## What you need to do:
All records are to be transcribed in full; any pictures among them are to be skipped.

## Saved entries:
◇ ◇ ◇

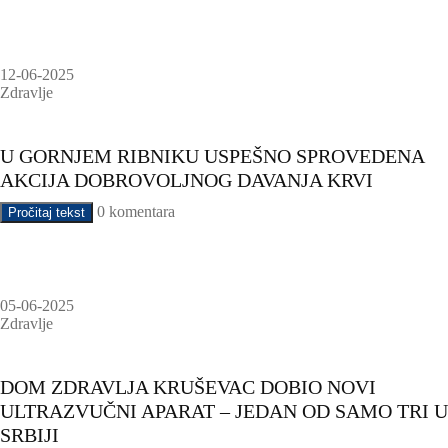
12-06-2025
Zdravlje
U GORNJEM RIBNIKU USPEŠNO SPROVEDENA
AKCIJA DOBROVOLJNOG DAVANJA KRVI
0 komentara
Pročitaj tekst
05-06-2025
Zdravlje
DOM ZDRAVLJA KRUŠEVAC DOBIO NOVI
ULTRAZVUČNI APARAT – JEDAN OD SAMO TRI U
SRBIJI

◇ ◇ ◇

## Response to this task:
12-06-2025
Zdravlje
U GORNJEM RIBNIKU USPEŠNO SPROVEDENA
AKCIJA DOBROVOLJNOG DAVANJA KRVI
0 komentara
Pročitaj tekst
05-06-2025
Zdravlje
DOM ZDRAVLJA KRUŠEVAC DOBIO NOVI
ULTRAZVUČNI APARAT – JEDAN OD SAMO TRI U
SRBIJI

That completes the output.